Rohit Ramachandran Sat, 18 Aug 2012
Director Elvin, just like every other Kollywood film-maker, believes that the only way for a guy to successfully court a girl is to invade her privacy while being completely unaware of the fact that he's violating her basic human rights. The girl here, played by Liya, does nothing but, sigh and sulk in response to the guy (Shakthi) passing flirtatious remarks, tricking her into completing his homework, stealing her diamond ring and squeezing her hips. As she tries to yank out the undersized ring from his stubby finger, he moans, moving about his facial muscles in an ecstatic way- an obvious suggestion that she's giving him a hand job. Funny? Only if you are a retard.
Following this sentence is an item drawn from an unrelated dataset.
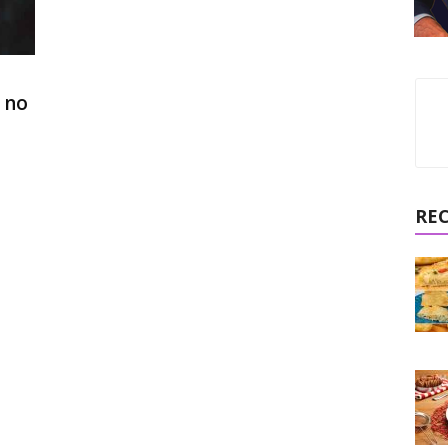
 no
RE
Seriously, I'm making a great effort here not to swear.
Welcome with open arms, another damned perpetrator of Kollywood redundancy. I should've realized that '1017 AD presents' was actually a warning of the film's stubborn antiquity. The characters are cardboard cut-outs, real duds. Elvin's only bargain is that his hero bears a slight physical resemblance to Vijay.
Elvin continually injects you with strong sedatives by cuing in dull music numbers. They work just about as much magic as a date rape drug. F**k, I don't remember ever being this bored; not even in class. Edho Seidhai Ennai feels like sliding downhill and into a volcano face-first. If only the slope was more slippery, you'd land earlier. This flick (and your breaking point) seems to take forever to reach its ruins.
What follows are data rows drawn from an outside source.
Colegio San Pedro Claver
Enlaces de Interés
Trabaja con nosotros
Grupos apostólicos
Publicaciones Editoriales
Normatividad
This was a trying week. Out of the seven Tamil movies that released, two were pretty good while the other five were nothing short of being garbage. I came out of Edho Seidhai Ennai as a survivor of a shootout. I felt as if I had been struck by five bullets. Pani Thuli got me in the foot, Adhisaya Ulagam got me in the jugular, Naan got me in the forehead, Pandi Oli Perukki Nilayam got me you know where and Edho Seidhai Enna got me right in the heart.